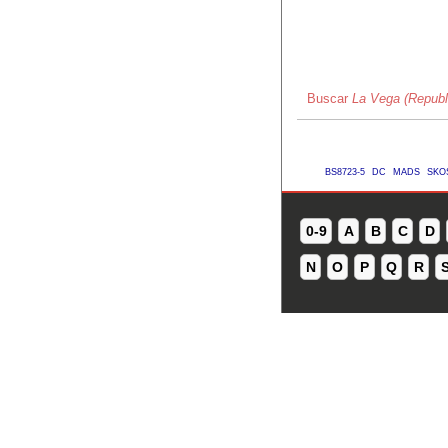
Buscar
La Vega (Republ
BS8723-5
DC
MADS
SKO
0-9
A
B
C
D
N
O
P
Q
R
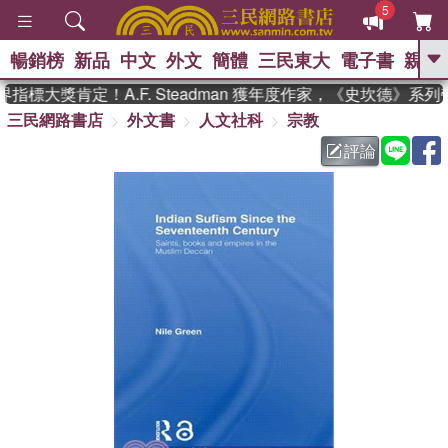
5
暢銷榜
新品
中文
外文
簡體
三民東大
電子書
親子
GO
標大獎肯定！A.F. Steadman 獲年度作家，《史坎德》系
三民網路書店
外文書
人文社科
宗教
、
熱搜：
東野圭吾
高希均教授回憶錄
、
、
、
The Odyssey
父親節
如果歷
評論
、
、
史是一群喵
暑期推薦
國際布克
、
、
獎 臺灣漫遊錄
方念華
台灣的李
、
、
登輝時代
數學女孩：黎曼猜想
偉大的迷走神經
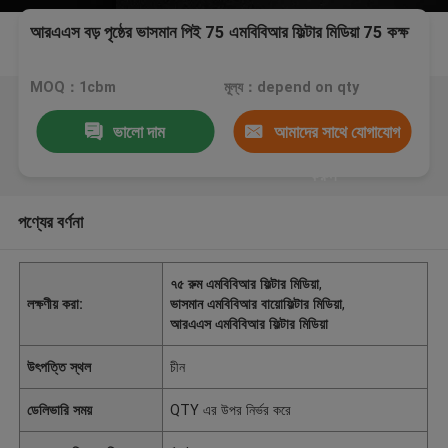
আরএএস বড় পৃষ্ঠের ভাসমান পিই 75 এমবিবিআর ফিল্টার মিডিয়া 75 কক্ষ
MOQ：1cbm
মূল্য：depend on qty
ভালো দাম
আমাদের সাথে যোগাযোগ
করুন
পণ্যের বর্ণনা
৭৫ রুম এমবিবিআর ফিল্টার মিডিয়া
,
লক্ষণীয় করা:
ভাসমান এমবিবিআর বায়োফিল্টার মিডিয়া
,
আরএএস এমবিবিআর ফিল্টার মিডিয়া
উৎপত্তি স্থল
চীন
ডেলিভারি সময়
QTY এর উপর নির্ভর করে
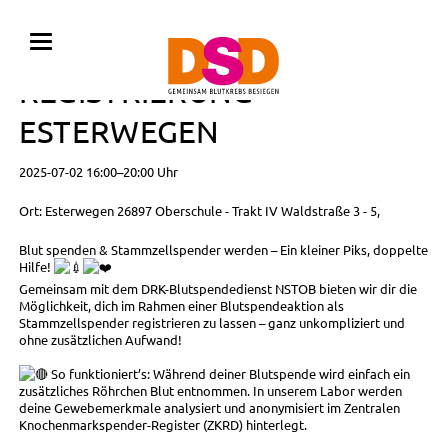
BLUTSPENDE MIT
REGISTRIERUNG •
ESTERWEGEN
2025-07-02 16:00–20:00 Uhr
Ort: Esterwegen 26897 Oberschule - Trakt IV Waldstraße 3 - 5,
Blut spenden & Stammzellspender werden – Ein kleiner Piks, doppelte
Hilfe!
Gemeinsam mit dem DRK-Blutspendedienst NSTOB bieten wir dir die
Möglichkeit, dich im Rahmen einer Blutspendeaktion als
Stammzellspender registrieren zu lassen – ganz unkompliziert und
ohne zusätzlichen Aufwand!
So funktioniert’s: Während deiner Blutspende wird einfach ein
zusätzliches Röhrchen Blut entnommen. In unserem Labor werden
deine Gewebemerkmale analysiert und anonymisiert im Zentralen
Knochenmarkspender-Register (ZKRD) hinterlegt.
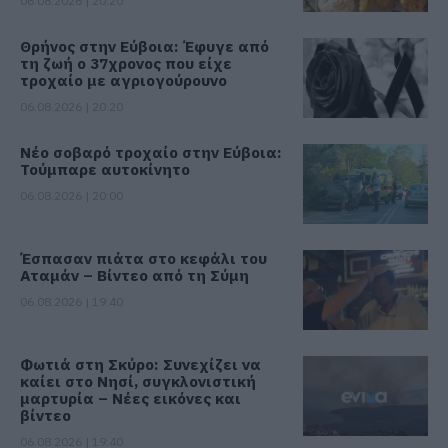
06.08.2026 | 20:20
Θρήνος στην Εύβοια: Έφυγε από
τη ζωή ο 37χρονος που είχε
τροχαίο με αγριογούρουνο
06.08.2026 | 20:20
Νέο σοβαρό τροχαίο στην Εύβοια:
Τούμπαρε αυτοκίνητο
06.08.2026 | 20:00
Έσπασαν πιάτα στο κεφάλι του
Αταμάν – Βίντεο από τη Σύμη
06.08.2026 | 19:40
Φωτιά στη Σκύρο: Συνεχίζει να
καίει στο Νησί, συγκλονιστική
μαρτυρία – Νέες εικόνες και
βίντεο
06.08.2026 | 19:40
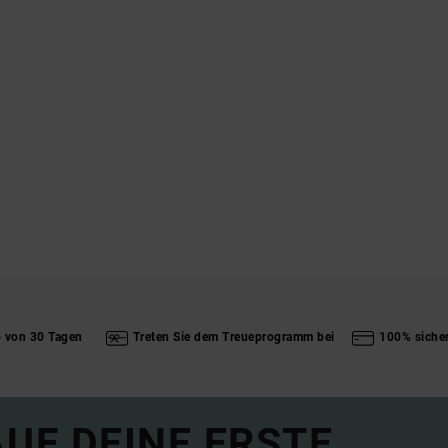
b von 30 Tagen
Treten Sie dem Treueprogramm bei
100% siche
UF DEINE ERSTE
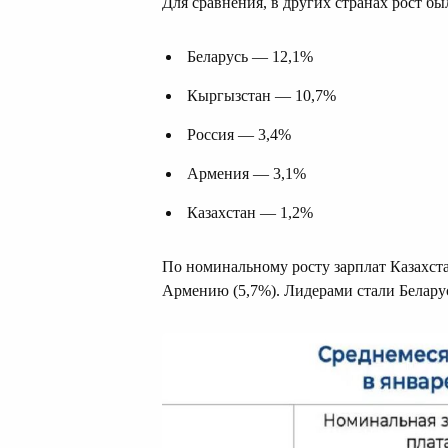
Для сравнения, в других странах рост бы
Беларусь — 12,1%
Кыргызстан — 10,7%
Россия — 3,4%
Армения — 3,1%
Казахстан — 1,2%
По номинальному росту зарплат Казахста
Армению (5,7%). Лидерами стали Белару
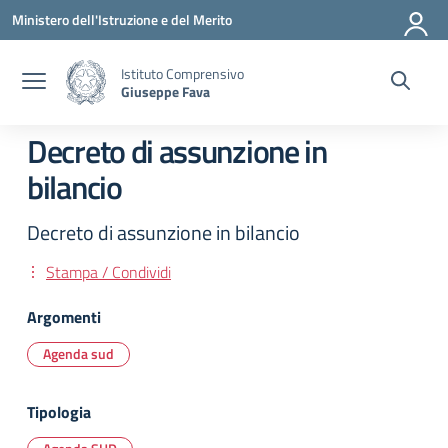
Vai ai contenuti
Vai al menu di navigazione
Vai al footer
Ministero dell'Istruzione e del Merito
Istituto Comprensivo
Giuseppe Fava
Decreto di assunzione in
bilancio
Decreto di assunzione in bilancio
Stampa / Condividi
Argomenti
Agenda sud
Tipologia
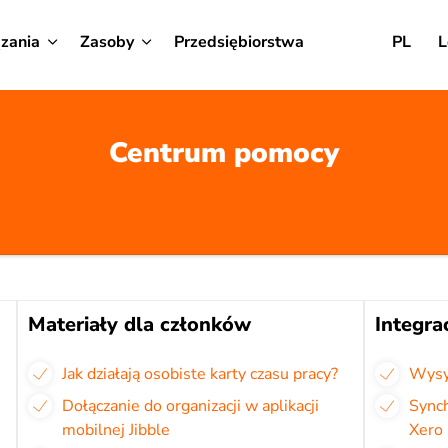
zania
Zasoby
Przedsiębiorstwa
PL
L
Centrum pomocy
Materiały dla członków
Integra
Jak działają osobiste karty czasu pracy?
Wysył
Dołączanie do organizacji w aplikacji
Sync
mobilnej Jibble
Xero 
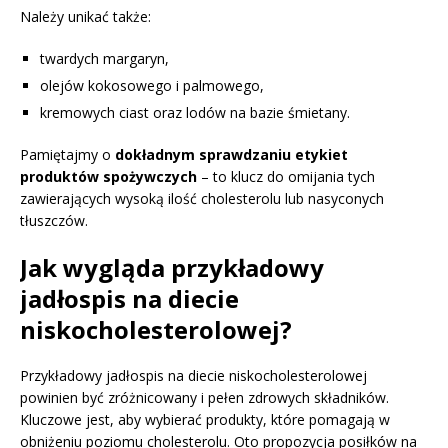
Należy unikać także:
twardych margaryn,
olejów kokosowego i palmowego,
kremowych ciast oraz lodów na bazie śmietany.
Pamiętajmy o
dokładnym sprawdzaniu etykiet
produktów spożywczych
– to klucz do omijania tych
zawierających wysoką ilość cholesterolu lub nasyconych
tłuszczów.
Jak wygląda przykładowy
jadłospis na diecie
niskocholesterolowej?
Przykładowy jadłospis na diecie niskocholesterolowej
powinien być zróżnicowany i pełen zdrowych składników.
Kluczowe jest, aby wybierać produkty, które pomagają w
obniżeniu poziomu cholesterolu. Oto propozycja posiłków na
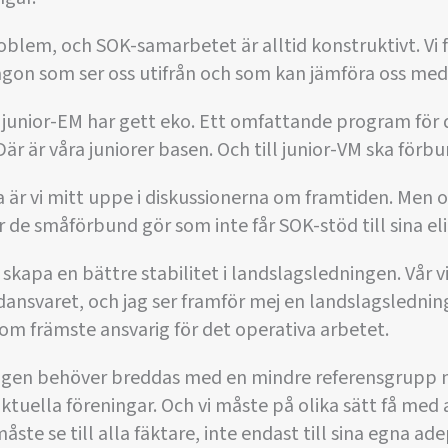
lem, och SOK-samarbetet är alltid konstruktivt. Vi få
ågon som ser oss utifrån och som kan jämföra oss med
 i junior-EM har gett eko. Ett omfattande program för
Där är våra juniorer basen. Och till junior-VM ska förb
 är vi mitt uppe i diskussionerna om framtiden. Men o
 de småförbund gör som inte får SOK-stöd till sina eli
skapa en bättre stabilitet i landslagsledningen. Vår 
ansvaret, och jag ser framför mej en landslagsledni
m främste ansvarig för det operativa arbetet.
gen behöver breddas med en mindre referensgrupp m
tuella föreningar. Och vi måste på olika sätt få med 
te se till alla fäktare, inte endast till sina egna adept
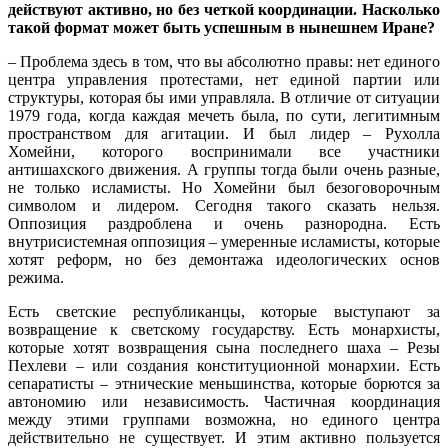
действуют активно, но без четкой координации. Насколько
такой формат может быть успешным в нынешнем Иране?
– Проблема здесь в том, что вы абсолютно правы: нет единого
центра управления протестами, нет единой партии или
структуры, которая бы ими управляла. В отличие от ситуации
1979 года, когда каждая мечеть была, по сути, легитимным
пространством для агитации. И был лидер – Рухолла
Хомейни, которого воспринимали все участники
антишахского движения. А группы тогда были очень разные,
не только исламисты. Но Хомейни был безоговорочным
символом и лидером. Сегодня такого сказать нельзя.
Оппозиция раздроблена и очень разнородна. Есть
внутрисистемная оппозиция – умеренные исламисты, которые
хотят реформ, но без демонтажа идеологических основ
режима.
Есть светские республиканцы, которые выступают за
возвращение к светскому государству. Есть монархисты,
которые хотят возвращения сына последнего шаха – Резы
Пехлеви – или создания конституционной монархии. Есть
сепаратисты – этнические меньшинства, которые борются за
автономию или независимость. Частичная координация
между этими группами возможна, но единого центра
действительно не существует. И этим активно пользуется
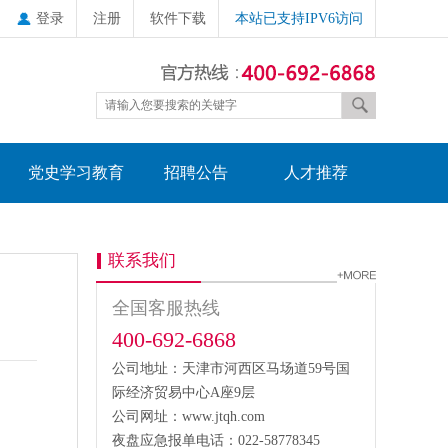
登录
注册
软件下载
本站已支持IPV6访问
党史学习教育
招聘公告
人才推荐
联系我们
全国客服热线
400-692-6868
公司地址：天津市河西区马场道59号国
际经济贸易中心A座9层
公司网址：www.jtqh.com
夜盘应急报单电话：022-58778345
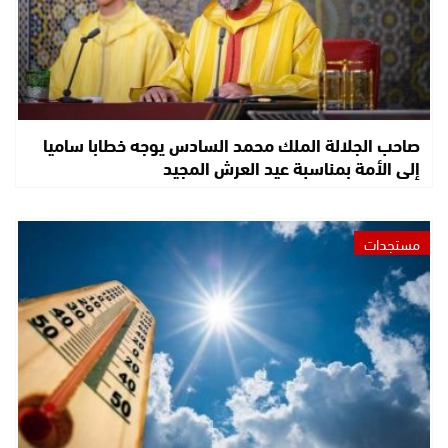
صاحب الجلالة الملك محمد السادس يوجه خطابا ساميا
إلى الأمة بمناسبة عيد العرش المجيد
مستجدات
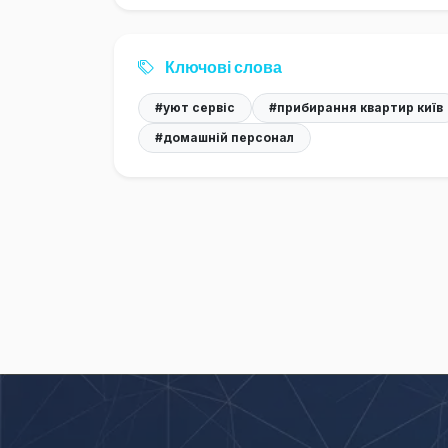
Ключові слова
#уют сервіс
#прибирання квартир київ
#домашній персонал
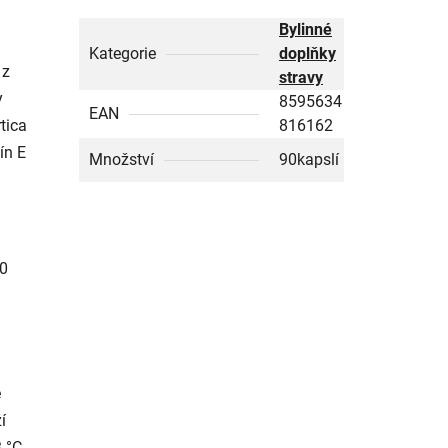
Bylinné
Kategorie
doplňky
 z
stravy
y
8595634
EAN
tica
816162
ín E
Množství
90kapslí
00
é
í
 °C.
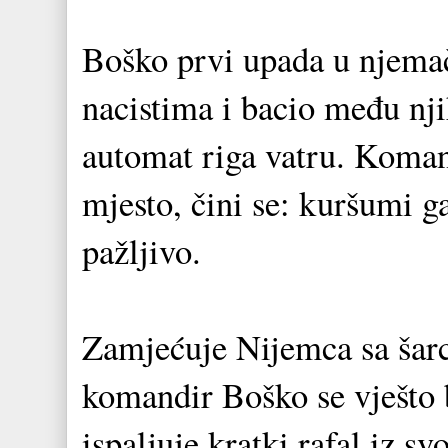
Boško prvi upada u njema
nacistima i bacio među nj
automat riga vatru. Koman
mjesto, čini se: kuršumi g
pažljivo.
Zamjećuje Nijemca sa šarc
komandir Boško se vješto b
ispaljuje kratki rafal iz 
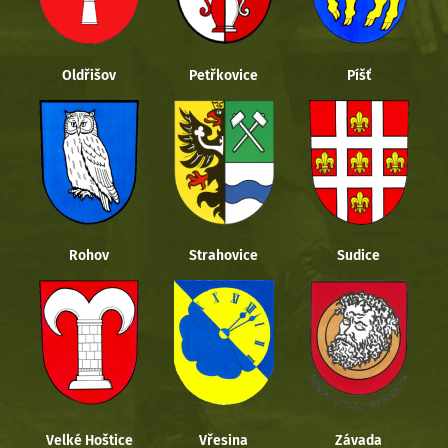
Oldřišov
Petřkovice
Píšť
Rohov
Strahovice
Sudice
Velké Hoštice
Vřesina
Závada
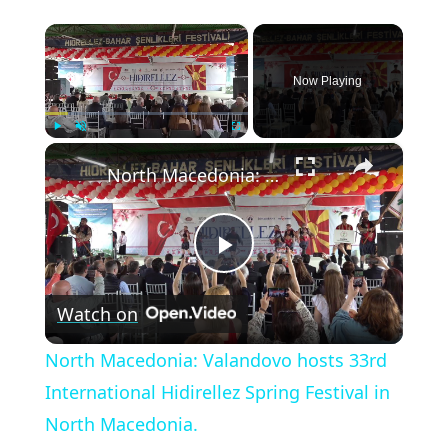
×
Now Playing
×
Play
Unmute
Fullscreen
North Macedonia: Valandovo hosts 33rd International Hidirellez Spring Festival in North Macedonia.
Play
Watch on
Video
North Macedonia: Valandovo hosts 33rd
International Hidirellez Spring Festival in
North Macedonia.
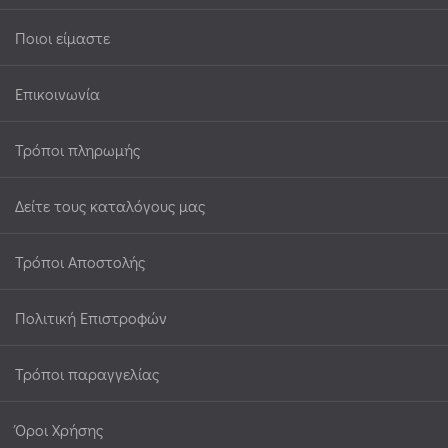
Ποιοι είμαστε
Επικοινωνία
Τρόποι πληρωμής
Δείτε τους καταλόγους μας
Τρόποι Αποστολής
Πολιτική Επιστροφών
Τρόποι παραγγελίας
Όροι Χρήσης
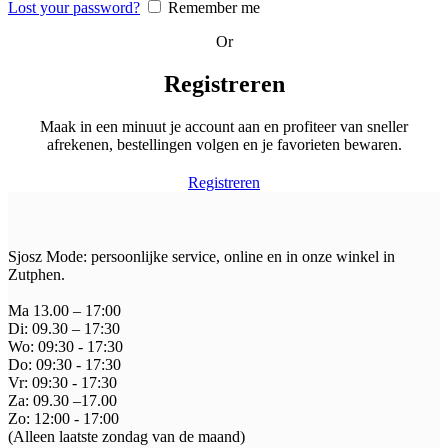
Lost your password?
Remember me
Or
Registreren
Maak in een minuut je account aan en profiteer van sneller
afrekenen, bestellingen volgen en je favorieten bewaren.
Registreren
Sjosz Mode: persoonlijke service, online en in onze winkel in
Zutphen.
Ma 13.00 – 17:00
Di: 09.30 – 17:30
Wo: 09:30 - 17:30
Do: 09:30 - 17:30
Vr: 09:30 - 17:30
Za: 09.30 –17.00
Zo: 12:00 - 17:00
(Alleen laatste zondag van de maand)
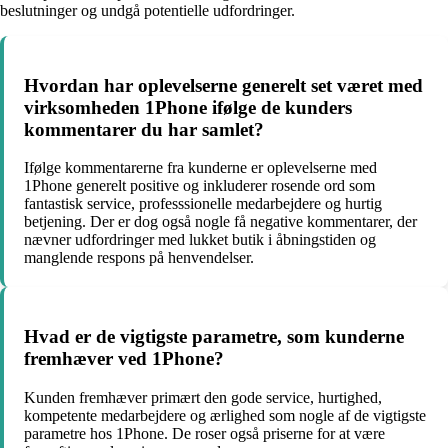
beslutninger og undgå potentielle udfordringer.
Hvordan har oplevelserne generelt set været med
virksomheden 1Phone ifølge de kunders
kommentarer du har samlet?
Ifølge kommentarerne fra kunderne er oplevelserne med
1Phone generelt positive og inkluderer rosende ord som
fantastisk service, professsionelle medarbejdere og hurtig
betjening. Der er dog også nogle få negative kommentarer, der
nævner udfordringer med lukket butik i åbningstiden og
manglende respons på henvendelser.
Hvad er de vigtigste parametre, som kunderne
fremhæver ved 1Phone?
Kunden fremhæver primært den gode service, hurtighed,
kompetente medarbejdere og ærlighed som nogle af de vigtigste
parametre hos 1Phone. De roser også priserne for at være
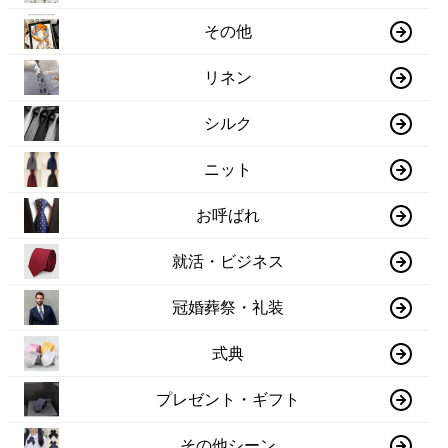
その他
リネン
シルク
ニット
お呼ばれ
就活・ビジネス
冠婚葬祭・礼装
式典
プレゼント・ギフト
その他シーン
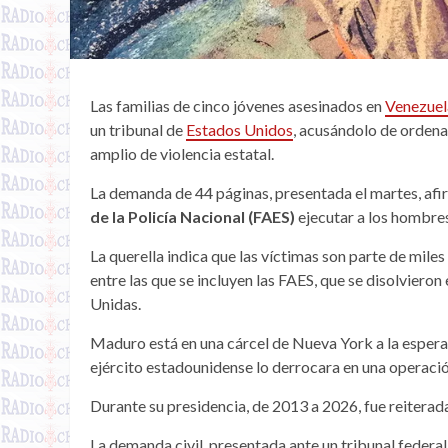
Las familias de cinco jóvenes asesinados en
Venezue
un tribunal de
Estados Unidos
, acusándolo de ordena
amplio de violencia estatal.
La demanda de 44 páginas, presentada el martes, af
de la Policía Nacional (FAES)
ejecutar a los hombre
La querella indica que las víctimas son parte de mi
entre las que se incluyen las FAES, que se disolviero
Unidas.
Maduro está en una cárcel de Nueva York a la espera 
ejército estadounidense lo derrocara en una operaci
Durante su presidencia, de 2013 a 2026, fue reiterad
La demanda civil, presentada ante un tribunal federal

● Exercise description
Your answer must consist only of the lines from the one containing "de la Policía Nacional (FAES)" through the last line of the data above, both included, exactly as written.

● Answer to this task
de la Policía Nacional (FAES)
ejecutar a los hombre
La querella indica que las víctimas son parte de mi
entre las que se incluyen las FAES, que se disolviero
Unidas.
Maduro está en una cárcel de Nueva York a la espera 
ejército estadounidense lo derrocara en una operaci
Durante su presidencia, de 2013 a 2026, fue reiterad
La demanda civil, presentada ante un tribunal federal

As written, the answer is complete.